(Bloomberg) -- Peru’s congress extended its deadline to set a date for fresh elections that lawmakers hope will end the political crisis that has left more than 50 dead and disrupted mining, tourism and agriculture.
The new deadline is Feb. 10, to give the legislature more time to review changes to the electoral timeline and rules, said Jose Williams, the president of congress, in remarks recorded in the official gazette.
Demonstrators have blocked hundreds of roads and clashed with security forces in more than six weeks of violent turmoil that began when President Pedro Castillo was impeached after he attempted to dissolve congress. Protesters are calling for both interim President Dina Boluarte and the conservative-controlled congress to be replaced as soon as possible.
Boluarte earlier told reporters that she had no interest in clinging to power and that she expected congress to pass the necessary reforms soon.

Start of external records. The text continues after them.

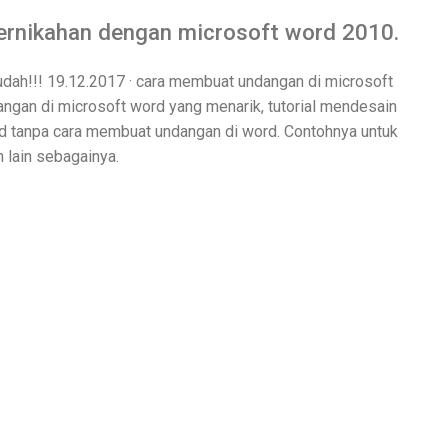
rnikahan dengan microsoft word 2010.
dah!!! 19.12.2017 · cara membuat undangan di microsoft
ngan di microsoft word yang menarik, tutorial mendesain
rd tanpa cara membuat undangan di word. Contohnya untuk
 lain sebagainya.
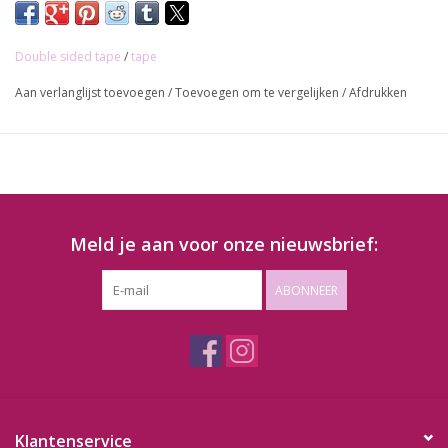
Double sided tape
/
tape
Aan verlanglijst toevoegen
/
Toevoegen om te vergelijken
/
Afdrukken
Meld je aan voor onze nieuwsbrief:
ABONNEER
Klantenservice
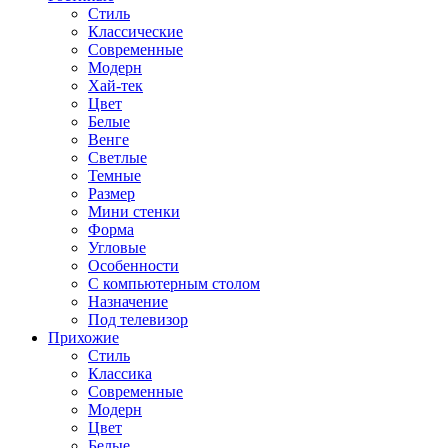
Стиль
Классические
Современные
Модерн
Хай-тек
Цвет
Белые
Венге
Светлые
Темные
Размер
Мини стенки
Форма
Угловые
Особенности
С компьютерным столом
Назначение
Под телевизор
Прихожие
Стиль
Классика
Современные
Модерн
Цвет
Белые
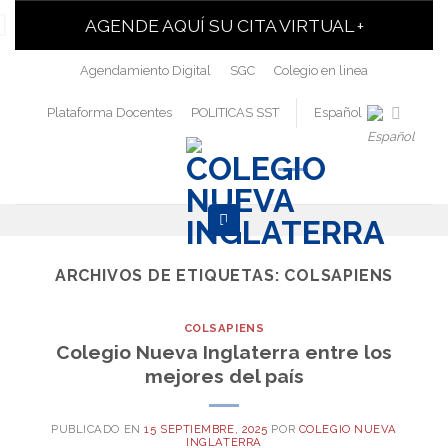
AGENDE AQUÍ SU CITA VIRTUAL +
Agendamiento Digital
SGC
Colegio en linea
Plataforma Docentes
POLITICAS SST
Español
ARCHIVOS DE ETIQUETAS:
COLSAPIENS
COLSAPIENS
Colegio Nueva Inglaterra entre los
mejores del país
PUBLICADO EN
15 SEPTIEMBRE, 2025
POR
COLEGIO NUEVA
INGLATERRA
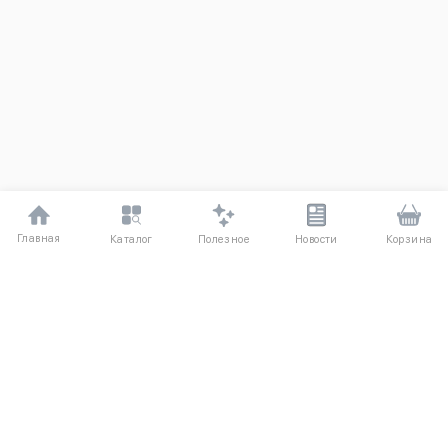
Главная
Полезное
Каталог
Новости
Корзина
ДЛЯ ПОКУПАТЕЛЕЙ
Частые вопросы
О компании
Способы оплаты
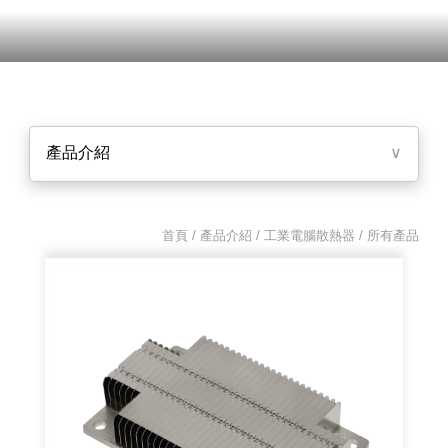
產品介紹
∨
首頁 / 產品介紹 /
工業電腦散熱器
/ 所有產品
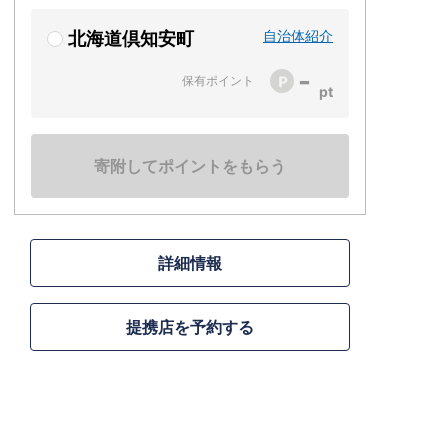
自治体紹介
北海道倶知安町
-
保有ポイント
寄附してポイントをもらう
詳細情報
提携店を予約する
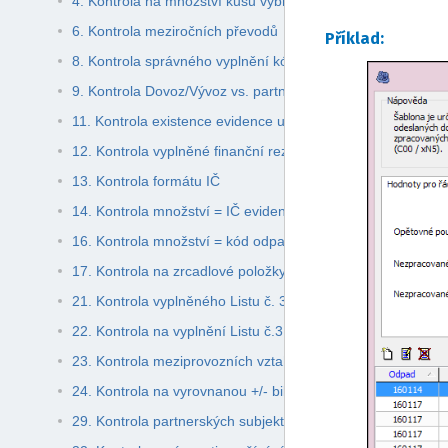
4. Kontrola na množství kusů vybraných autovraků – Subje
6. Kontrola meziročních převodů
Příklad:
8. Kontrola správného vyplnění kódů nakládání a partnera
9. Kontrola Dovoz/Vývoz vs. partner = zahraniční subjekt
11. Kontrola existence evidence u Občana bez IČ
12. Kontrola vyplněné finanční rezervy v případě skládková
13. Kontrola formátu IČ
14. Kontrola množství = IČ evidenta nebo partnera - V evid
16. Kontrola množství = kód odpadu – V evidenci odpadů je
17. Kontrola na zrcadlové položky. Kategorie N a kategori
21. Kontrola vyplněného Listu č. 3 v případě nakládání s od
22. Kontrola na vyplnění Listu č.3 při neexistenci kalů v ev
23. Kontrola meziprovozních vztahů
24. Kontrola na vyrovnanou +/- bilanci odpadů
29. Kontrola partnerských subjektů O, B - B00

Catholic bishops this week urged congress to pass the changes quickly to prevent further bloodshed.
The Las Bambas copper complex in Peru is mining at a reduced rate due to blockade-related supply challenges, operator MMG Ltd. said in an emailed response to questions.
The unrest may cut growth in January by between 1.25 and 1.5 percentage point, according to an estimate by Luis Fernando Alegria, a macro-economist at Seminario SAB, a Lima-based broker-dealer.
Read more: Peru Closes Machu Picchu as Protests Intensify
Fitch Ratings may cut Peru to BBB-, one notch above junk, if the situation doesn’t get solved rapidly, Alegria said. Even so, the nation’s low debt levels, independent central bank and solid current account cut the risk for investors, and Peru is unlikely to lose its investment grade rating this year, he added.
“We’re a country that’s politically unstable, but our macroeconomic institutions are strong enough to withstand this,” Alegria said, speaking by phone from Lima.
Protests continued Tuesday, with the nation’s mining and tourism heartland in the south hardest hit. Demonstrators also gathered for new marches in downtown Lima.